Why move day is brutal for pets
Dogs and cats live by scent and routine. Both are removed simultaneously on move day. Their entire territory becomes a construction zone, their humans are stressed and distracted, and total strangers are walking around carrying their things out the front door. This is not a normal day.
The cliche of a dog running out an open door during a move is a cliche because it happens constantly. Pet shelters report a measurable spike in lost-dog intake during peak moving season (May through September).
The quiet room method
Pick one room in the old house that movers will not enter all day. A bathroom, a bedroom with a sturdy door, a finished basement. This is the pet's quiet room.
Set it up the night before:
- Their crate or bed, ideally with familiar bedding
- Water bowl, food, and treats
- Two or three of their favorite toys
- A piece of clothing you have worn recently (smells like you, calms them down)
- A sign on the door: “DO NOT OPEN — PET INSIDE”
The room stays closed all day. One person from your household checks on the pet every two hours. Movers do not enter, do not even knock.
Carrier acclimation (the week before)
If your pet does not normally ride in a carrier, this is the week to fix that. Leave the carrier open in their main living area. Put a treat inside daily. Let them go in and out at their own pace. By move day, the carrier should feel familiar, not threatening.
For cats: this is non-negotiable. A cat who has never been in a carrier and is forced into one on move day will associate the carrier with the worst day of their life forever.
Day-of timeline
Dogs
- 6:30 AM — Long walk, longer than usual. Goal: tire them out.
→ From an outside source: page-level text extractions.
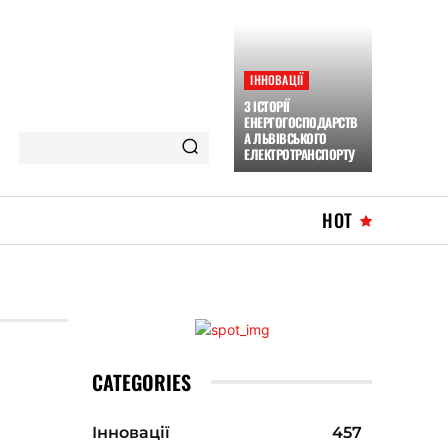
ІННОВАЦІЇ
З ІСТОРІЇ
ЕНЕРГОГОСПОДАРСТВ
А ЛЬВІВСЬКОГО
ЕЛЕКТРОТРАНСПОРТУ
HOT
CATEGORIES
Інновації
457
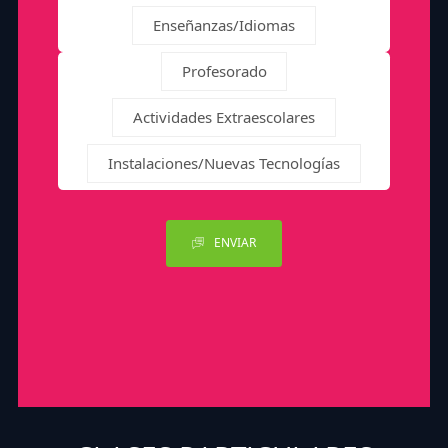
Enseñanzas/Idiomas
Profesorado
Actividades Extraescolares
Instalaciones/Nuevas Tecnologías
ENVIAR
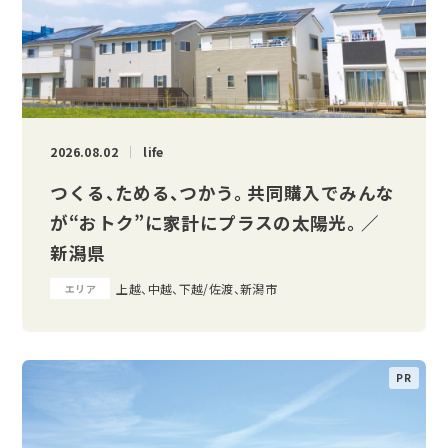
2026.08.02
life
つくる、ためる、つかう。 共同購入でみんな
が“おトク”に家計にプラスの太陽光。 ／
新潟県
上越、中越、下越/佐渡、新潟市
エリア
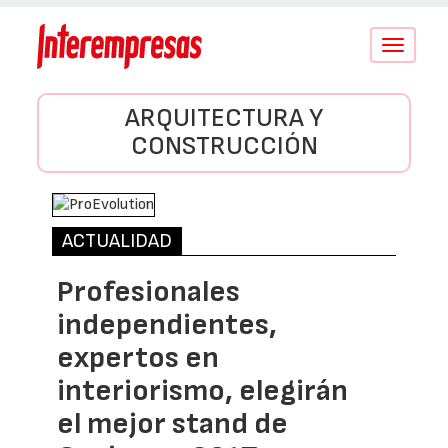
Conmutar
navegació
ARQUITECTURA Y
CONSTRUCCIÓN
ACTUALIDAD
Profesionales
independientes,
expertos en
interiorismo, elegirán
el mejor stand de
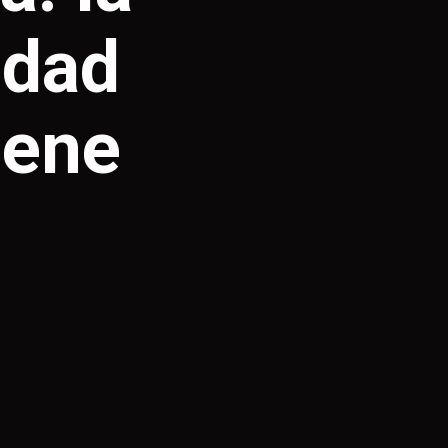
udad
iene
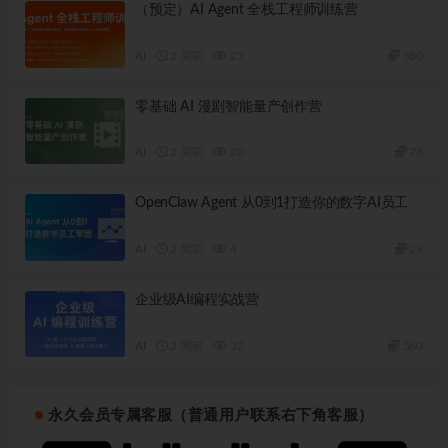
（预定）AI Agent 全栈工程师训练营
AI
2 周前
27
380
零基础 AI 漫剧智能量产创作营
AI
2 周前
20
78
OpenClaw Agent 从0到1打造你的数字AI员工
AI
2 周前
4
29
企业级AI编程实战营
AI
3 周前
32
360
永久会员专属客服（普通用户联系右下角客服）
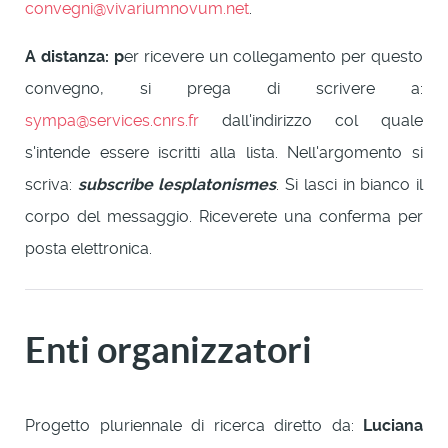
convegni@vivariumnovum.net
.
A distanza: p
er ricevere un collegamento per questo
convegno, si prega di scrivere a:
sympa@services.cnrs.fr
dall'indirizzo col quale
s'intende essere iscritti alla lista. Nell'argomento si
scriva:
subscribe lesplatonismes
. Si lasci in bianco il
corpo del messaggio. Riceverete una conferma per
posta elettronica.
Enti organizzatori
Progetto pluriennale di ricerca diretto da:
Luciana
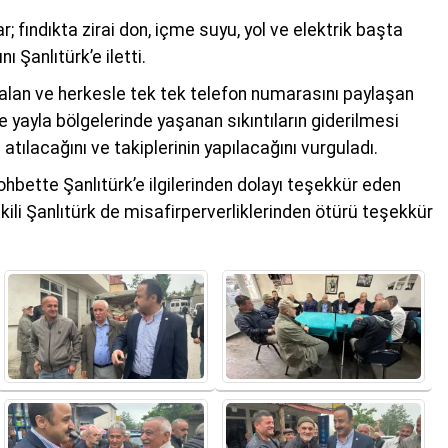
; fındıkta zirai don, içme suyu, yol ve elektrik başta
ı Şanlıtürk’e iletti.
ot alan ve herkesle tek tek telefon numarasını paylaşan
kle yayla bölgelerinde yaşanan sıkıntıların giderilmesi
atılacağını ve takiplerinin yapılacağını vurguladı.
bette Şanlıtürk’e ilgilerinden dolayı teşekkür eden
kili Şanlıtürk de misafirperverliklerinden ötürü teşekkür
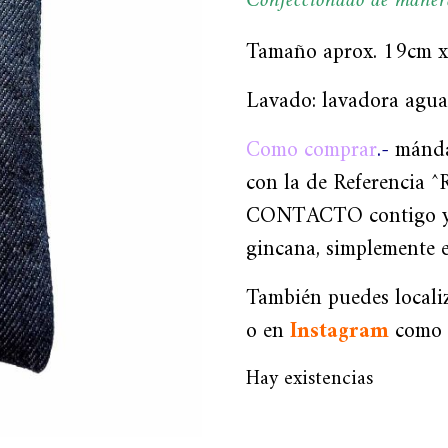
Confeccionado de mane
Tamaño aprox. 19cm 
Lavado: lavadora agua 
Como comprar
.-
mánda
con la de Referencia ^
CONTACTO contigo y t
gincana, simplemente
También puedes local
o en
Instagram
com
Hay existencias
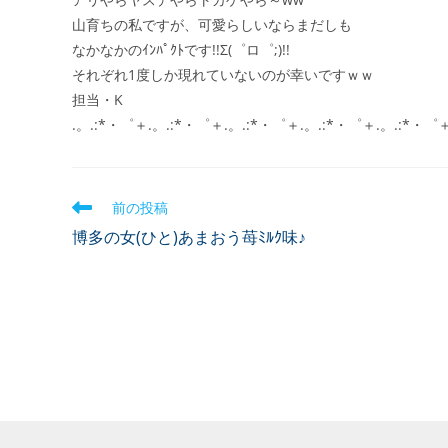
山育ちの私ですが、可愛らしいならまだしも
なかなかのｲﾝﾊﾟｸﾄです!!Σ(゜ロ゜;)!!
それぞれ1度しか現れていないのが幸いですｗｗ
担当・K
.。.:*・゜＋.。.:*・゜＋.。.:*・゜＋.。.:*・゜＋.。.:*・゜
前の投稿
博多の女(ひと)あまおう苺ﾐﾙｸ味♪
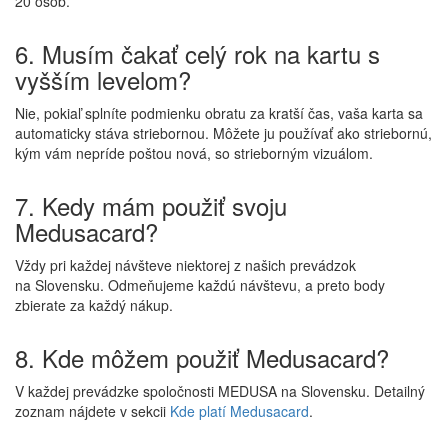
20 osôb.
6. Musím čakať celý rok na kartu s
vyšším levelom?
Nie, pokiaľ splníte podmienku obratu za kratší čas, vaša karta sa
automaticky stáva striebornou. Môžete ju používať ako striebornú,
kým vám nepríde poštou nová, so strieborným vizuálom.
7. Kedy mám použiť svoju
Medusacard?
Vždy pri každej návšteve niektorej z našich prevádzok
na Slovensku. Odmeňujeme každú návštevu, a preto body
zbierate za každý nákup.
8. Kde môžem použiť Medusacard?
V každej prevádzke spoločnosti MEDUSA na Slovensku. Detailný
zoznam nájdete v sekcii
Kde platí Medusacard
.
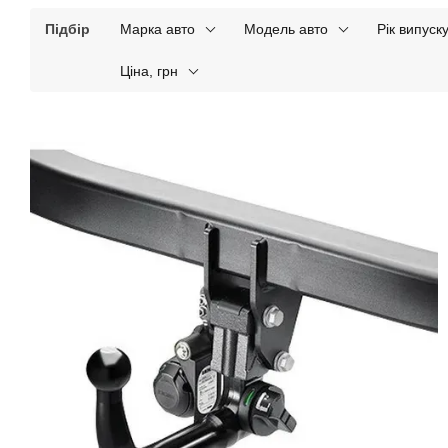
Підбір
Марка авто
Модель авто
Рік випуск
Ціна, грн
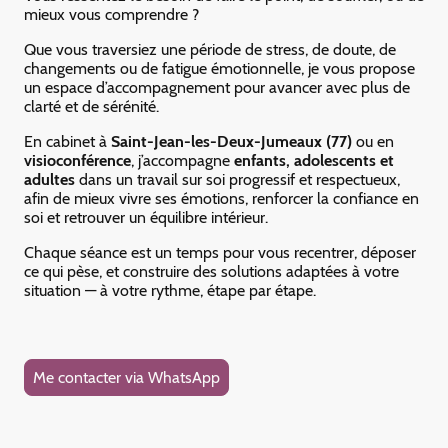
mieux vous comprendre ?
Que vous traversiez une période de stress, de doute, de
changements ou de fatigue émotionnelle, je vous propose
un espace d’accompagnement pour avancer avec plus de
clarté et de sérénité.
En cabinet à
Saint-Jean-les-Deux-Jumeaux (77)
ou en
visioconférence
, j’accompagne
enfants, adolescents et
adultes
dans un travail sur soi progressif et respectueux,
afin de mieux vivre ses émotions, renforcer la confiance en
soi et retrouver un équilibre intérieur.
Chaque séance est un temps pour vous recentrer, déposer
ce qui pèse, et construire des solutions adaptées à votre
situation — à votre rythme, étape par étape.
Me contacter via WhatsApp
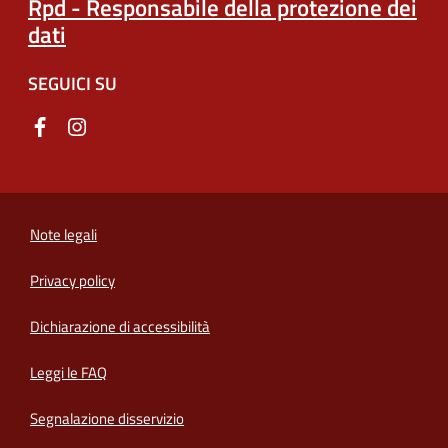
Rpd - Responsabile della protezione dei
dati
SEGUICI SU
Note legali
Privacy policy
(apre in un'altra scheda).
Dichiarazione di accessibilità
Leggi le FAQ
Segnalazione disservizio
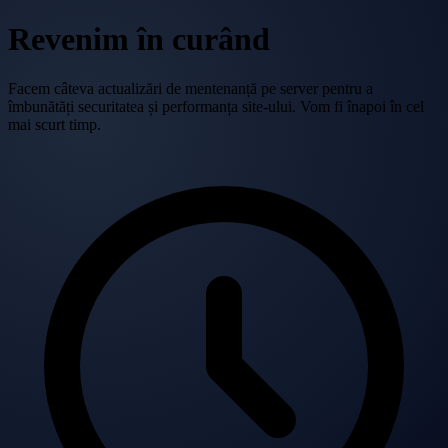
Revenim în curând
Facem câteva actualizări de mentenanță pe server pentru a
îmbunătăți securitatea și performanța site-ului. Vom fi înapoi în cel
mai scurt timp.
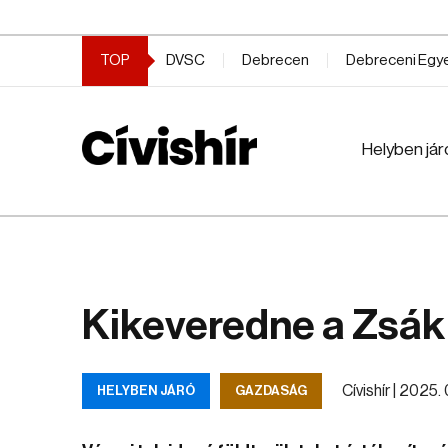
TOP
DVSC
Debrecen
Debreceni Eg
Helyben jár
Kikeveredne a Zsák
Cívishír |
2025. 0
HELYBEN JÁRÓ
GAZDASÁG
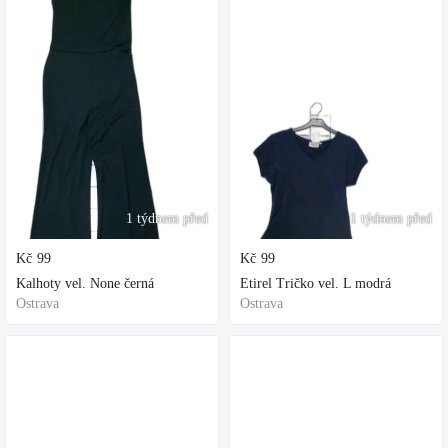
1 týdnem před
1 týdnem před
Kč
99
Kč
99
Kalhoty vel. None černá
Etirel Tričko vel. L modrá
Ostrava
Ostrava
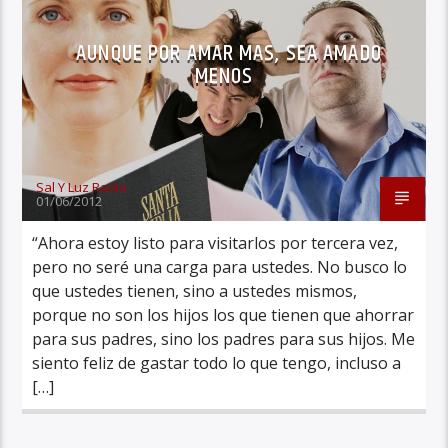
AUNQUE POR AMAR MAS, SEA AMADO
MENOS
Sal Y Luz Radio
01/06/2012
“Ahora estoy listo para visitarlos por tercera vez,
pero no seré una carga para ustedes. No busco lo
que ustedes tienen, sino a ustedes mismos,
porque no son los hijos los que tienen que ahorrar
para sus padres, sino los padres para sus hijos. Me
siento feliz de gastar todo lo que tengo, incluso a
[…]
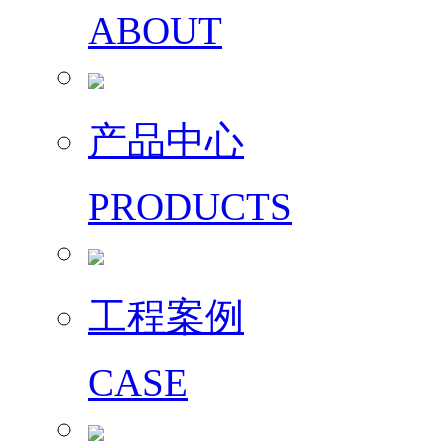
ABOUT
产品中心
PRODUCTS
工程案例
CASE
- 7:30 AM — Breakfast. Smaller portion than normal to avoid car sickness later.
- 8:00 AM — Settle them in the quiet room before movers arrive.
- Every 2 hours — Check-in, fresh water, brief outside break on leash (never off-leash on move day).
- End of day — Last out of old house, first into new house. Walk the perimeter of the new yard on leash before letting them off.
Cats
- Night before — Put them in the quiet room with their carrier inside, set up as the safe spot.
- Morning of — Normal breakfast in the quiet room.
- Throughout the day — Do not open the door unless absolutely necessary.
- End of day — Once the truck is loaded, gently get them into the carrier and move them to the car last.
- New house — Set up a new quiet room (bathroom works well). Carrier opens inside that room. They emerge on their own timeline, which may take hours.
If you are moving long-distance
Air travel with pets is more complicated than driving. Most airlines have strict crate-size and temperature rules, and many will refuse to fly pets in cargo during peak summer months.
For drives over 8 hours:
- Stop every 2 to 3 hours for dogs (water and brief walk)
- Never leave pets in the car alone, even briefly — temperatures climb fast
- Book pet-friendly hotels in advance if overnight stops are needed
- Keep a printed copy of vaccination records and a recent photo of each pet in the car
- Have your vet's phone number and the number of an emergency vet at each major stop
Pets need three days minimum to start acclimating. Keep their routine identical to the old house — same meal times, same walk schedule. Do not let dogs off-leash in the new yard until you have walked the perimeter together at least 10 times. Cats stay in one room with closed door for at least 48 hours before getting access to the rest of the house.
What to keep accessible
In the first-night bag for pets (not packed on the truck):
- Two days of their normal food (a sudden food change on top of a sudden home change is a vet visit waiting to happen)
- Bowls
- Leash, collar, current ID tags
- Vaccination records (paper copy, in case you need an emergency vet)
- Any medications and the original packaging
- One toy that smells like home
- Bedding
Pets are family. Treat move day for them the same way you would for a small child: predictable routine, safe space, never alone in chaos.